Puis la conversation s’était réorientée, heureusement pour toi. Pour parler de Mortimer, du noble Mortimer, quelle générosité de prendre un handicapé sous son toît. Pourquoi, quel intérêt pouvait-il y trouver ? Vous n’étiez pas liés, vous n’étiez même pas amis, et tu avais du mal à croire qu’il ait sincèrement ressenti de la pitié. Quelque chose te disait que la raison était autre, mais tu n’arrivais pas à comprendre pourquoi il voulait de toi. Peut-être se sentait-il seul au fond, après tout il n’y avait personne d’autre chez lui - mais tu étais loin d’être la compagnie la plus profitable. Mortimer était intelligent, et riche, probablement beau et heureux aussi. Et toi, tu étais l’exact opposé. Il n’avait même pas essayé de contacter les services sociaux ou quoi que ce soit, non, il s’était contenté de t’emmener - et toi, trop heureux de fuir cet hôpital, de rester en compagnie du seul qui t’ait mis en confiance, tu t’y étais laissé emporter, avec tes larmes, avec tes bleus, avec l’écho de tes sanglots dans le crâne. Tu avais commencé à y penser. Qu’Oswald laisse entendre qu’il ne le connaissait pas alors même que Mortimer détenait son numéro de téléphone avait quelque chose d’inquiétant, mais il te rassura bien vite. Morty, un diminutif qu’on pourrait qualifier d’affectueux, qui apaisa ton angoisse aussitôt. Même si c’était assez bizarre comme tournure, pour qualifier leur relation - il se sert de moi. Se servait-il de toi aussi ? Mais toi, tu ne servais à rien, et tu ne connaissais rien sur personne. « Je ne sais pas pourquoi il est aussi généreux avec moi.
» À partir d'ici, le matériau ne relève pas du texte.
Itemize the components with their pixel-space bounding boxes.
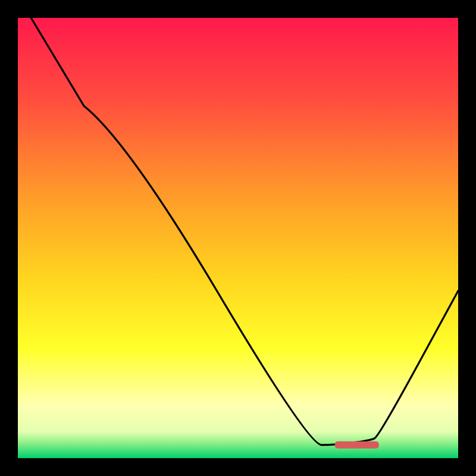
frame-bottom — [0, 458, 476, 476]
plot-background — [18, 18, 458, 458]
frame-left — [0, 0, 18, 476]
chart-svg — [0, 0, 476, 476]
chart-stage: TheBottleneck.com — [0, 0, 476, 476]
frame-top — [0, 0, 476, 18]
frame-right — [458, 0, 476, 476]
optimal-marker — [335, 441, 379, 449]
Il me prête une chambre alors que je n’ai rien pour le payer, il m’aide à faire toutes mes démarches. Il est toujours occupé en plus, je suis souvent tout seul, enfin presque. Vous saviez qu’il avait un oiseau qui parle ? » Au final, Rod, tu étais un peu l’animal de compagnie de son animal de compagnie. C’était peut-être pour ça qu’il t’avait ramassé. Un animal atypique de plus pour remplir une maison trop calme et trop vide, pour un homme toujours en activité.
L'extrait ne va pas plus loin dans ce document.